The words were formal and odd like a TV broadcaster. Too formal, almost not human. Well, they were aliens. Tom's brow furrowed up wondering how aliens, so obviously aliens, knew human language.
“You have ten treatments remaining before you can be released.”
She, or he assumed she from the narrow waist and soft looking body, came around to look at him. Those egg yolk yellow eyes with tiny slits caused true fear. It was like the fear of a tornado or a charging tiger.. innate and there without learning.

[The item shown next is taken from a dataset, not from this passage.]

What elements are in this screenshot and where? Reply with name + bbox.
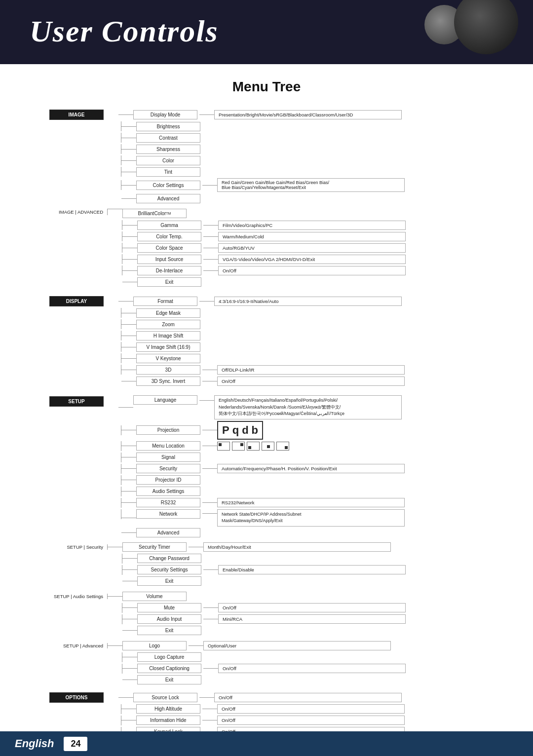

“..treatments?” His throat felt rough and unused. He couldn't place how long he'd been here.
“You were found in your vehicle without oxygen. We know your species requires oxygen.” She was working on the hoses, so many of them and without words he would have assumed she was ignoring him. “Your body was breaking down from....”
She paused and stepped to the bedside to stare down at him. She had no hair and her limbs were grotesquely proportioned. Her whole body looked stretched out. He distracted himself with his own thoughts about how that would happen if only to avoid the lidless looking stare.
“..gamma radiation.” she finally said and stepped away.
She had been thinking about a human word he realized somewhere in the thoughts assaulting his attention. “How long have I been here?”
“I do not know human time.”
He tried something different because obviously this species or race or whatever.. these aliens were close to Earth. That was chilling and he put it off for now. “How many times did the Earth go around?”
There was another pause and her face came back to his field of view. This time he saw nearly translucent lids blink over them. “Five twelves if it has constant spin.”
That answer instantly relaxed him. Something about the science and math inherent in those words were familiar enough.
“You will sleep more while the repairs are made by our …....” the pause dragged on again as the woman-alien blinked. “medicine.”
It was weird to think she was struggling to remember like a human out of practice with a foreign language. Whatever they were giving him pulled him into sleep again in the middle of those, oddly comforting and human thoughts.